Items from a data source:
========
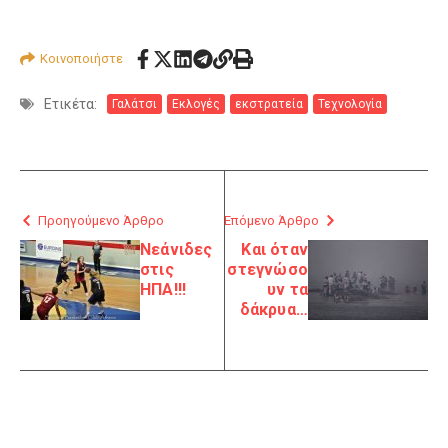
Κοινοποιήστε
Ετικέτα:
Γαλάτσι
Εκλογές
εκστρατεία
Τεχνολογία
Προηγούμενο Άρθρο
Επόμενο Άρθρο
Νεάνιδες
Και όταν
στις
στεγνώσο
ΗΠΑ!!!
υν τα
δάκρυα…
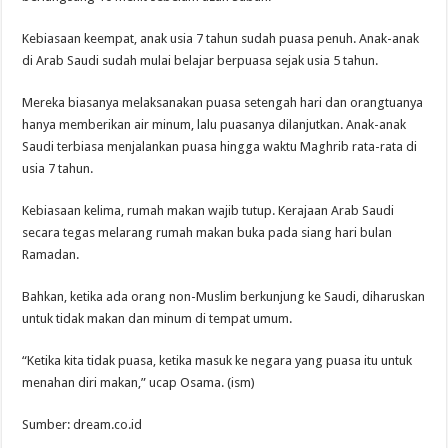
Kebiasaan keempat, anak usia 7 tahun sudah puasa penuh. Anak-anak
di Arab Saudi sudah mulai belajar berpuasa sejak usia 5 tahun.
Mereka biasanya melaksanakan puasa setengah hari dan orangtuanya
hanya memberikan air minum, lalu puasanya dilanjutkan. Anak-anak
Saudi terbiasa menjalankan puasa hingga waktu Maghrib rata-rata di
usia 7 tahun.
Kebiasaan kelima, rumah makan wajib tutup. Kerajaan Arab Saudi
secara tegas melarang rumah makan buka pada siang hari bulan
Ramadan.
Bahkan, ketika ada orang non-Muslim berkunjung ke Saudi, diharuskan
untuk tidak makan dan minum di tempat umum.
“Ketika kita tidak puasa, ketika masuk ke negara yang puasa itu untuk
menahan diri makan,” ucap Osama. (ism)
Sumber: dream.co.id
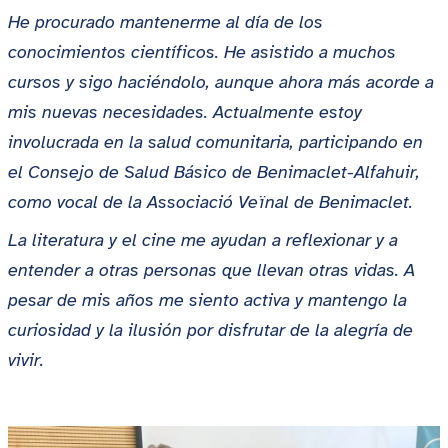
He procurado mantenerme al día de los
conocimientos científicos. He asistido a muchos
cursos y sigo haciéndolo, aunque ahora más acorde a
mis nuevas necesidades. Actualmente estoy
involucrada en la salud comunitaria, participando en
el Consejo de Salud Básico de Benimaclet-Alfahuir,
como vocal de la Associació Veïnal de Benimaclet.
La literatura y el cine me ayudan a reflexionar y a
entender a otras personas que llevan otras vidas. A
pesar de mis años me siento activa y mantengo la
curiosidad y la ilusión por disfrutar de la alegría de
vivir.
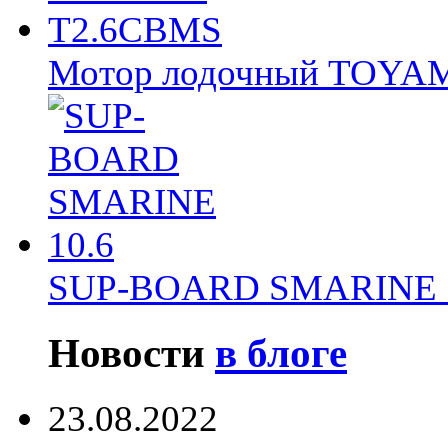
Мотор лодочный TOY
SUP-BOARD SMARINE 
Новости
в блоге
23.08.2022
========
Task statement:
Each line of the entries where the string "hari" occurs should be shown.

Solution for this problem:
Mereka biasanya melaksanakan puasa setengah hari dan orangtuanya
secara tegas melarang rumah makan buka pada siang hari bulan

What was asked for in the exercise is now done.